Writing a book is a lot of work. I mean, I’d imagine it’s a lot of work. I’ve never done it. Publishing is work, too, but when you’re a big house like HarperCollins and you have multiple revenue streams and can afford to sink a little money into a profit-sharing venture like this one, my knee-jerk reaction is to fear for the interests of the authors. Let’s say HarperCollins buys your book, puts the money into the packaging, marketing and publicity and then the book makes $10,000 in profits. A 50/50 split sends 5,000 to the author (less that pesky agent’s fee), and 5,000 to Harper.
From the publisher’s perspective, that won’t cover the cost of the labor put into the publishing of the book. But who cares? They have other fish (books that is) in the sea. In big publishing, it’s nothing new under the sun for a book not to sell well. The change, in this case, would be that their initial investment in the author would be significantly less. Had they paid even a small advance up front, they’d likely be out more cash than they would be under this kind of profit sharing. That’s smart on their part, but I sure wouldn’t want to be the author who poured his heart and soul into the creation of a novel (even a really good one, see reason #5) only to get the short end of the financial stick.

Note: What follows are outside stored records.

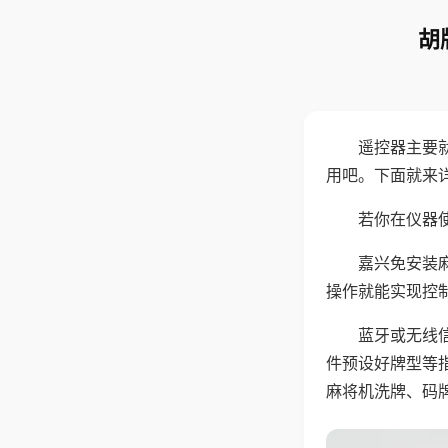
胡
遥控器主要
用吧。下面就来
若你在仪器使
嘉兴免安装
操作就能实现控
蓝牙或无线
件预设好牌型等
麻将机洗牌、码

#5) Some of my favorite writers don’t sell particularly well.

What of the Kevin Cantys? What of the Alice Munros? If good writers aren’t getting good enough money to continue to write good books, what will the publishing world look like in a few years? If publishers hedge their bets and tighten their belts too much, will we see fewer good books on the shelves in the years to come? Will we see fewer risky or innovative novels? Symbolically and financially, HarperCollins’s 25-book-a-year experiment may be a just another symptom of the publishing industry’s contemporary trepidation and not the bold innovation in profit sharing and new media that HarperCollins wants it to be.

The final trite idiom of this post? Only time will tell.